Valuations for Chinese Solar Companies May Be Unsustainably Low

| About: China Sunergy (CSUN)

Market observers have always noted the pendulum can swing to extremes in both directions. That may be an understatement when comparing technology stocks which commanded price to earnings ratios (PE) in the hundreds a dozen years ago, and U.S.-listed Chinese solar companies today. Earlier Monday, China Sunergy (CSUN) dropped to $1.10 per share which compares to its $1.21 in earnings per share (EPS). In other words, China Sunergy dropped below 1x trailing earnings.

While China Sunergy is far from a perfect company, it is also questionable if it deserves current valuations. Granted its trailing earnings mean little when earnings are most definitely slated to drop this year. Even so, Wall Street still expects the company to be profitable in 2011. After all, even if China Sunergy’s profits dropped by 80%, it would still only trade at 5x this year’s earnings. On an intrinsic level, China Sunergy currently trades at less than a quarter of its book value.

China Sunergy is not without issues, however, as noted in previous articles. Although from a cost standpoint, the company is better positioned than many others outside of China in the solar industry, its sales channel is still not as strong as top tier producers such as Trina Solar (TSL), Suntech Power (STP), and Yingli Green Energy (YGE). In other words, its sales forecast is not secure as its higher tier peers. Although the company did warn on its second quarter, China Sunergy's cost structure is still competitive enough to generate profits once costs normalize to current spot market pricing spreads. As long as China Sunergy can maintain lowered 2011 shipment forecast of 580-600MW, earnings this year should still be around a third of 2010 levels. While a 60-70% decline in annual net income may sound dramatic, so is a PE of 1.

The company did announce good news lately when the Court of Appeal in Norway ruled in its favor. China Synergy’s $50m legal struggle with REC had been an overhang for almost two years, but with this favorable ruling, $50m of restricted cash on the company’s balance sheet should move to a free cash position. Based on its first quarter earnings report, cash and restricted cash totals were slightly over $160m. As long as China Sunergy’s large $156m accounts receivable balance is indeed insured as the company has stated in prior earnings conference calls, its liquid assets are still higher than its total corporate debt of $284m.

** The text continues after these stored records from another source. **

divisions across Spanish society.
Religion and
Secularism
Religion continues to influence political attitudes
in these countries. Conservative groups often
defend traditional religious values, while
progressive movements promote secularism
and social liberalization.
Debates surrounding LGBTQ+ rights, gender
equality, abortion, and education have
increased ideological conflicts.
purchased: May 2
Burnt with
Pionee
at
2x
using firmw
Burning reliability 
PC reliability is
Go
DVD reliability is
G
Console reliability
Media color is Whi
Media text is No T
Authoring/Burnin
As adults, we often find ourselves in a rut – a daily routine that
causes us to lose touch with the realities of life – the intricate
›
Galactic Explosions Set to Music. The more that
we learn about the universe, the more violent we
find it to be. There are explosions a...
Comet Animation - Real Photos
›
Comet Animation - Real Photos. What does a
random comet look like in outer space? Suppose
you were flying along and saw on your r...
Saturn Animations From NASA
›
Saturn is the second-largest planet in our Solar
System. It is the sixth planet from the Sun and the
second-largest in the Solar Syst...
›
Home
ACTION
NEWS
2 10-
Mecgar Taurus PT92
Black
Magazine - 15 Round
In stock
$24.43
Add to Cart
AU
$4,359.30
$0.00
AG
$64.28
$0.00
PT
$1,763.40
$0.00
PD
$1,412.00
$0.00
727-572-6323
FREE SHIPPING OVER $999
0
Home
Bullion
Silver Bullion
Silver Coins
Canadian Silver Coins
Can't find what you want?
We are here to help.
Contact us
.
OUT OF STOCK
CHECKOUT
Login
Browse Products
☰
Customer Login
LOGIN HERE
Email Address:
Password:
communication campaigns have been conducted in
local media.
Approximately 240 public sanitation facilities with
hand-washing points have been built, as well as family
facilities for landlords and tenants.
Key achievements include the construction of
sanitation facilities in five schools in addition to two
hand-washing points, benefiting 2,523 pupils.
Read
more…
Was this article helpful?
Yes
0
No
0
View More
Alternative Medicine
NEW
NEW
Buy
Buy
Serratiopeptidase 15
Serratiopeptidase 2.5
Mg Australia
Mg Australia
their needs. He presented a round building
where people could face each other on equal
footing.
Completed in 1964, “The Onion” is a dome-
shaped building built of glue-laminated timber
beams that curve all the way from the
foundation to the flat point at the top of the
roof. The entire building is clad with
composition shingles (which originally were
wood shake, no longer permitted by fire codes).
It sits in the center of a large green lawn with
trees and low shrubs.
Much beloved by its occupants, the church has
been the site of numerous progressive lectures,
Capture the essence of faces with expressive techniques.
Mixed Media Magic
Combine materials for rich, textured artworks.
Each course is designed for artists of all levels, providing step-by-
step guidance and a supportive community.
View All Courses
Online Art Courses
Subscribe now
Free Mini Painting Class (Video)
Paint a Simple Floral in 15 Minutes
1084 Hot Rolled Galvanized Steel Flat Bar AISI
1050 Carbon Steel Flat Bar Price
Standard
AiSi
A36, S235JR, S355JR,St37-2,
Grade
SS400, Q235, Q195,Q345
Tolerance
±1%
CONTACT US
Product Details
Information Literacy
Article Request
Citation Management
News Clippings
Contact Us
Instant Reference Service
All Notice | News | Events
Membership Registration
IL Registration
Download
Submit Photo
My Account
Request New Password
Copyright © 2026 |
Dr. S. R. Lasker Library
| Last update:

To be sure, China Sunergy carries much higher risk than most other U.S.-listed Chinese solar companies. Relatively speaking, 1 PE may still not be as attractive as a 3-4 PE for much stronger peers with less risk uncertainty. Still, current valuations appear as irrational on opposite extremes as technology and internet stocks during the y2k bubble. Unless those technology and internet companies grew at astronomical rates, valuations in the hundreds of PE back then were unsustainable.

As it turned out, a handful of companies indeed grew into those valuations but the vast majority collapsed and faded away. On the opposite spectrum, China Sunergy’s current valuations practically imply the company will fail to exist. While risks are higher at China Sunergy, based on all the information present today it is unlikely the company is at risk of failing. Current valuations for both China Sunergy as well as other U.S.-listed Chinese solar peers may be unsustainably low.

If nothing else, these two examples illustrate perfectly how far investor sentiment can swing in such a short period of time. Will the pendulum reverse to the opposite extreme in the next dozen years? Only time will tell. But one aspect of the stock market will never change: Regardless of how investors value stocks at any given point in time, stocks are still shares of companies where actual businesses are unlikely to endure as dramatic swings.

Disclosure: I am long TSL, YGE.

Additional disclosure: No position in CSUN, STP.